The CRISPR-Cas9 system has revolutionized genetic research by providing a precise and efficient method for genome editing. This technology, adapted from a natural bacterial defense mechanism, allows scientists to make targeted changes to an organism’s DNA. Understanding the mechanics of this system is fundamental to grasping how it functions as a molecular tool.
The Essential Components of Gene Targeting
Gene targeting relies on two main molecular players: the Cas9 enzyme and the guide RNA (gRNA). Cas9 acts as the molecular scissors, a protein known as an endonuclease, capable of cutting DNA. The guide RNA is a short, custom-designed RNA molecule that serves as the navigation system for the enzyme.
The gRNA contains a sequence, typically about 20 bases long, complementary to the target DNA sequence. The Cas9 and gRNA form a complex that scans the cell’s DNA for a matching sequence.

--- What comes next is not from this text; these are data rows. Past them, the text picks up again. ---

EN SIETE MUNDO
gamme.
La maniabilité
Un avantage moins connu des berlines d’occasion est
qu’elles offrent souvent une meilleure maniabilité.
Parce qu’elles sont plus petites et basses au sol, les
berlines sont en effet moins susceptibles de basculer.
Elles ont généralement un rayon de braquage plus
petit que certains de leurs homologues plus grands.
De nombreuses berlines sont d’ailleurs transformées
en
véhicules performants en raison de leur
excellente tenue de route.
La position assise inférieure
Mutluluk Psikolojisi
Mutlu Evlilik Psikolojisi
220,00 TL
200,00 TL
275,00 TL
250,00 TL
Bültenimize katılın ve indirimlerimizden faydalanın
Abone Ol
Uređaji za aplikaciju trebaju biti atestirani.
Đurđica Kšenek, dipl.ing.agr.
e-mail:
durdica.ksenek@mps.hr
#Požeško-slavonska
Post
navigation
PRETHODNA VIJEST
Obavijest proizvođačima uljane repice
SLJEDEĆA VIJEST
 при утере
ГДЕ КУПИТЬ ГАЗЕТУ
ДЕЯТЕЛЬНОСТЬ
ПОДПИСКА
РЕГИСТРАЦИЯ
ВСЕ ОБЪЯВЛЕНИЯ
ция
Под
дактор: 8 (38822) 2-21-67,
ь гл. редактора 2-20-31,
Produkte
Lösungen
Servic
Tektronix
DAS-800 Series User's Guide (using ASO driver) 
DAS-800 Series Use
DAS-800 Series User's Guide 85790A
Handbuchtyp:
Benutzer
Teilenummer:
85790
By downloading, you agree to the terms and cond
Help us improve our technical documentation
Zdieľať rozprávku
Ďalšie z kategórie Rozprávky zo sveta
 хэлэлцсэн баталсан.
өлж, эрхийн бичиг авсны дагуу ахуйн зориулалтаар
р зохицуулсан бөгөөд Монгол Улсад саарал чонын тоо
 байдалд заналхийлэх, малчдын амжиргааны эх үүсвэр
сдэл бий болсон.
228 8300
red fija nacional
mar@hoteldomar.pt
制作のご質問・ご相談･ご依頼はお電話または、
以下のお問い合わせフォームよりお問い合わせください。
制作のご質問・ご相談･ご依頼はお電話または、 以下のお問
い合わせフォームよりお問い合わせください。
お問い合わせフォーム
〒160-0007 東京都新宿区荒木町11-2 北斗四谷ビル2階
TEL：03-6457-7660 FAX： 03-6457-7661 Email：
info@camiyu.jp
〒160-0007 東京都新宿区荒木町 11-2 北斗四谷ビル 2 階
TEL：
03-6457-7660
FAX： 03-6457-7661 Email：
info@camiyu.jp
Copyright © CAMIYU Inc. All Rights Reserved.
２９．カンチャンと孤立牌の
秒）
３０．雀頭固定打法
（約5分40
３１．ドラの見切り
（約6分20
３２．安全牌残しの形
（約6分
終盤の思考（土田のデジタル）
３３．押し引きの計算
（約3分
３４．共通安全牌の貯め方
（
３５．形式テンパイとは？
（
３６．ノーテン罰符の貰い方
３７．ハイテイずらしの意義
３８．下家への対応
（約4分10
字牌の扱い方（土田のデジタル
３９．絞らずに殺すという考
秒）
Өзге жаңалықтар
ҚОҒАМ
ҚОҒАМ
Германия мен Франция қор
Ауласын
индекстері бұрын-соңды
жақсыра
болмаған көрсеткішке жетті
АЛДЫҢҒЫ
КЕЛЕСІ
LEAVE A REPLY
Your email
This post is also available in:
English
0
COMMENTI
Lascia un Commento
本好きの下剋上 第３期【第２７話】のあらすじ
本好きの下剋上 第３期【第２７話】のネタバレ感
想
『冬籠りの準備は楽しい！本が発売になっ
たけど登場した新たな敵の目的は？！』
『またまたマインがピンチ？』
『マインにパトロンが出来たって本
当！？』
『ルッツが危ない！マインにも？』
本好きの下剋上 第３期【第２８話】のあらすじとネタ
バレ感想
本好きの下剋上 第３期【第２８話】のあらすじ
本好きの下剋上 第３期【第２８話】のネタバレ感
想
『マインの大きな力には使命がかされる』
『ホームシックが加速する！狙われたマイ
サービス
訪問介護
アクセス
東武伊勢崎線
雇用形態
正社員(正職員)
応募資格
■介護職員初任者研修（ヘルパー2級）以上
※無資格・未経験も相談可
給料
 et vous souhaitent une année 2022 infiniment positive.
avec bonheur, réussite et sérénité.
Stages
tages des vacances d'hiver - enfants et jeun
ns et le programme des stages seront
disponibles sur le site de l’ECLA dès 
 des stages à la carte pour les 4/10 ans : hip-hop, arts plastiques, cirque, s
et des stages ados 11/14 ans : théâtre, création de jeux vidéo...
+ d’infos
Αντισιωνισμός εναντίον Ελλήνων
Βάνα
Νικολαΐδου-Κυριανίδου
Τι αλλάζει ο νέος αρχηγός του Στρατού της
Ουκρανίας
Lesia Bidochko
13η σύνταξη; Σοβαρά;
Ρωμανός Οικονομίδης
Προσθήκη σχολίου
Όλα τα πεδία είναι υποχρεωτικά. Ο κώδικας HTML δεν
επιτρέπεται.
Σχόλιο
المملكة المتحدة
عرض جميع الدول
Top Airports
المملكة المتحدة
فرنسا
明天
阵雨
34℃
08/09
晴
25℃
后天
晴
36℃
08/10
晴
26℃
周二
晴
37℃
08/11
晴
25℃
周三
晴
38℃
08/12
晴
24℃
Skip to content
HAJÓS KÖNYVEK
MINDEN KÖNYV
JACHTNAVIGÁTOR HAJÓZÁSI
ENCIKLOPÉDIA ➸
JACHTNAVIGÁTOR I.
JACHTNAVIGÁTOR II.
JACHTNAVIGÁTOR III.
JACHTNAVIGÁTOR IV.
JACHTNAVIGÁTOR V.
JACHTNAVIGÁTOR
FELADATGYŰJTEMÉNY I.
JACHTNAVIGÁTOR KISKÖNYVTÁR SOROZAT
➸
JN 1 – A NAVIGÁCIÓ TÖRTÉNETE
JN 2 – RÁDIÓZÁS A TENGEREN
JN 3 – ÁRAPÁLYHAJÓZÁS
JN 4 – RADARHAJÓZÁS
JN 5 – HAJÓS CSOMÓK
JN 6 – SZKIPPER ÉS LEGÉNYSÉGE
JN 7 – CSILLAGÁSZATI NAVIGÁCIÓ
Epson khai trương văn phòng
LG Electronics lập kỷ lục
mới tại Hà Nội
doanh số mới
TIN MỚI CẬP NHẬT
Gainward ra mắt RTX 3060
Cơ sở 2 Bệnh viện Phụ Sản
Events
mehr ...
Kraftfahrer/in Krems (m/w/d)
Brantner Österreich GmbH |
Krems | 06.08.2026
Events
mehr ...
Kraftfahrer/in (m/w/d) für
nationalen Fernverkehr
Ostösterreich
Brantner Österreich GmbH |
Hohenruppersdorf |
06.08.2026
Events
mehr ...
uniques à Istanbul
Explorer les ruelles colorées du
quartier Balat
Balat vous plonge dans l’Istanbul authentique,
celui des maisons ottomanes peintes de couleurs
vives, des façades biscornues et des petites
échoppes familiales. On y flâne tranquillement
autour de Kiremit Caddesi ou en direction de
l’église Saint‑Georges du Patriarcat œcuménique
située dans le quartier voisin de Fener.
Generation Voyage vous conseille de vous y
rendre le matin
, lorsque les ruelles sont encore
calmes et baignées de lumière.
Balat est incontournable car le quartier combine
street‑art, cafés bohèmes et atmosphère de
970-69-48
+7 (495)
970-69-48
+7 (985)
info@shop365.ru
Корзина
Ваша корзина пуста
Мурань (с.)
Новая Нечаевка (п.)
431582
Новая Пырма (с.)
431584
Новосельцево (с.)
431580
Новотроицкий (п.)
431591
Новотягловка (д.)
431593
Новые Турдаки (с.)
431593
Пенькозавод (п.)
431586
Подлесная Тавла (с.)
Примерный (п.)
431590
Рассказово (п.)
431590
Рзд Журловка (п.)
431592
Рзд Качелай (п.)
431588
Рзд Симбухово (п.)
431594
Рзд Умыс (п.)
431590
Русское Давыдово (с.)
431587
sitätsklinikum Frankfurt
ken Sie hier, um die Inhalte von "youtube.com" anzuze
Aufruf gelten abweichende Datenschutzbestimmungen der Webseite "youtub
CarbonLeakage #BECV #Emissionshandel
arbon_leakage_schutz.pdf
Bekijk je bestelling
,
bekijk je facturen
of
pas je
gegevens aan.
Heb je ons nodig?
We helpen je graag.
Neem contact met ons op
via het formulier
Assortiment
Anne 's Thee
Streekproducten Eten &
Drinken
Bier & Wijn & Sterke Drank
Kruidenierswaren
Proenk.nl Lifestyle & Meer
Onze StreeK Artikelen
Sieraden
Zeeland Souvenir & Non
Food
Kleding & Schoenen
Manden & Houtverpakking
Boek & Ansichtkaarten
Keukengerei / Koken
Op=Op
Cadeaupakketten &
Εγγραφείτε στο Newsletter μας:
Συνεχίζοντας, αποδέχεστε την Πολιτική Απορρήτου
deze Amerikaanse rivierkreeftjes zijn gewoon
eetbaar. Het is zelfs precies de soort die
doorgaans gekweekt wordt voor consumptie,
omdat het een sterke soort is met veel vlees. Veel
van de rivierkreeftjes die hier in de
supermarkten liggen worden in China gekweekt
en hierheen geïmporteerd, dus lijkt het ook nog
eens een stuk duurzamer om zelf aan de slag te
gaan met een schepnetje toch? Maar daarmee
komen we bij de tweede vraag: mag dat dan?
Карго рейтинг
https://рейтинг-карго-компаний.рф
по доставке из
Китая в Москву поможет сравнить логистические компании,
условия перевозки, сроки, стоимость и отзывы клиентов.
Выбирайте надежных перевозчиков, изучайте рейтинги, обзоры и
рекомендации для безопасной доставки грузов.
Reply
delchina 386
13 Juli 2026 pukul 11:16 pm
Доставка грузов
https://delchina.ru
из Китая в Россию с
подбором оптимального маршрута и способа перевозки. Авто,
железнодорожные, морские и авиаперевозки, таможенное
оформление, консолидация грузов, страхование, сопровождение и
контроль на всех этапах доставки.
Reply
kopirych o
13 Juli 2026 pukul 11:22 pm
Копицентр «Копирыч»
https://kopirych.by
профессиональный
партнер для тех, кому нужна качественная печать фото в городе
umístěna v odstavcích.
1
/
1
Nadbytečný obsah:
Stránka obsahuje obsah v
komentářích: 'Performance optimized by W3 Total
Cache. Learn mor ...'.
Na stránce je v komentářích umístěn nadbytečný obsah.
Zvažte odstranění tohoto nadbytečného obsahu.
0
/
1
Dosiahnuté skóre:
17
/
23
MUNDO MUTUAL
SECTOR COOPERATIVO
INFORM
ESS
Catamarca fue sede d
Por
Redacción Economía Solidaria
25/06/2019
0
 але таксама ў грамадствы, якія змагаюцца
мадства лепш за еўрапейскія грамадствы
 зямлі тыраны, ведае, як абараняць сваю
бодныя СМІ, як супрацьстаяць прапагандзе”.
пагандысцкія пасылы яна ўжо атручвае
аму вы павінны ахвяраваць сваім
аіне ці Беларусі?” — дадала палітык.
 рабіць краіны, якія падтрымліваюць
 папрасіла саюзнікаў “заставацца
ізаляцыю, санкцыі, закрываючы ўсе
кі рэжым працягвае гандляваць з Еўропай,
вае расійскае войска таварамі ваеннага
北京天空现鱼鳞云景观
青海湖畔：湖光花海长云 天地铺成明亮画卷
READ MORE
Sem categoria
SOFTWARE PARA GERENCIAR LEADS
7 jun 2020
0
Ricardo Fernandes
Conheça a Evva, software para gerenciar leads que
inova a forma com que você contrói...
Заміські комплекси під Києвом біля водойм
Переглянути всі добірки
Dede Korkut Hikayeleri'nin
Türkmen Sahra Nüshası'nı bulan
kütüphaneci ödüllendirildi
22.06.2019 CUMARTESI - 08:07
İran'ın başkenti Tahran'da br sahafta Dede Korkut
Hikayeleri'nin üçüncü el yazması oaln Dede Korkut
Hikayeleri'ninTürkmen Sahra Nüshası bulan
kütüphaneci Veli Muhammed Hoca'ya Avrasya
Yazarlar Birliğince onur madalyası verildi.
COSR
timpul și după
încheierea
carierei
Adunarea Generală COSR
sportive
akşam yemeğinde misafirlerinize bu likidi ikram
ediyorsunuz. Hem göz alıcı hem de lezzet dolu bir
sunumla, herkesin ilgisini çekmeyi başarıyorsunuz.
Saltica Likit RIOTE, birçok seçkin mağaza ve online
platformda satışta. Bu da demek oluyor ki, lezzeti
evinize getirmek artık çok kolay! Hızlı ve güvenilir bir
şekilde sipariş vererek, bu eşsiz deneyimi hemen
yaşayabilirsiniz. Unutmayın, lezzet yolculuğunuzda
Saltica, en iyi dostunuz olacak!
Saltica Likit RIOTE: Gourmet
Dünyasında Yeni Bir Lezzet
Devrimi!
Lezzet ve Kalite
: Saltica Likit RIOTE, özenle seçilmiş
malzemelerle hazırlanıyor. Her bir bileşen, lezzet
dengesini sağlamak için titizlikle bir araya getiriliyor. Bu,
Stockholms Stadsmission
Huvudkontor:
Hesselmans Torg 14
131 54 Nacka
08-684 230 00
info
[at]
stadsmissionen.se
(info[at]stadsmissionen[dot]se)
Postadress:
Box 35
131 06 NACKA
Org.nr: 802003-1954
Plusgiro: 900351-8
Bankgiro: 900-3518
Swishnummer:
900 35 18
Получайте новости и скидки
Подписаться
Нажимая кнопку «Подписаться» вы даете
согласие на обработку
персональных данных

The gRNA’s ability to pair with the target DNA directs the Cas9 enzyme to the desired location. The complex binds to the target DNA, positioning Cas9 to cut, but only if a specific DNA sequence is also present immediately adjacent to the target site.
Defining the Protospacer Adjacent Motif
The crucial sequence that acts as a molecular ‘address label’ for the Cas9 complex is the Protospacer Adjacent Motif (PAM). The PAM is a short DNA sequence, usually between two and six base pairs in length, found on the target DNA strand. For the commonly used Cas9 enzyme derived from Streptococcus pyogenes, the canonical PAM sequence is 5′-NGG-3′, where ‘N’ can be any nucleotide base.
The PAM sequence is not part of the protospacer targeted by the guide RNA. This motif is necessary for Cas9 to bind to the DNA and become activated to cut. The Cas9 complex first scans the genome for this specific sequence. Only upon recognizing and binding to a correctly oriented PAM does it begin to unwind the adjacent DNA helix to check for a match with the guide RNA.
Precision Cutting: Locating the Cleavage Site
The specific location of the double-strand break (DSB) made by the Cas9 enzyme is precisely determined relative to the PAM sequence. Once the Cas9-gRNA complex is bound to the target DNA and the gRNA has hybridized to the protospacer sequence, the Cas9 enzyme is activated to cut both strands of the DNA helix. The cleavage occurs within the protospacer region, which is the sequence complementary to the guide RNA.
The exact point of the cut is consistently located three to four base pairs upstream (in the 5′ direction) from the Protospacer Adjacent Motif. For the widely used S. pyogenes Cas9, which recognizes the NGG PAM, the enzyme makes a cut three base pairs away from the start of that NGG sequence. This consistent distance of the cut from the PAM is critical for targeted action.
Cas9 has two distinct nuclease domains, HNH and RuvC, which are responsible for cleaving the two separate DNA strands. The HNH domain cuts the strand complementary to the guide RNA (the target strand) precisely at this position three base pairs upstream of the PAM. The RuvC domain cuts the non-target strand, which contains the PAM sequence, at the same location. This synchronized cutting action typically results in a blunt-ended double-strand break.
The Result of the Cut: DNA Repair Pathways
The double-strand break created by the Cas9 enzyme is immediately recognized by the cell as damage that requires repair. The cell possesses two main pathways to deal with this damage, and the choice between them determines the outcome of the gene editing process. The most common and active pathway in most cell types is Non-Homologous End Joining (NHEJ).
NHEJ is considered an error-prone pathway because it simply ligates the two broken DNA ends back together without using a template. This process often results in the insertion or deletion of a few nucleotides at the repair site, creating small, random changes known as indels. If these indels occur within a gene’s coding region, they can disrupt the gene’s reading frame, effectively turning the gene off.
The second primary mechanism is Homology-Directed Repair (HDR), which is an error-free pathway that uses a homologous DNA sequence as a template for repair. HDR is active mainly during certain phases of the cell cycle, making it less frequent than NHEJ. To achieve precise gene correction or insertion, scientists supply a synthetic DNA template containing the desired sequence change. If the cell uses this supplied template, the break is repaired accurately, allowing for the precise ‘knock-in’ of new genetic information.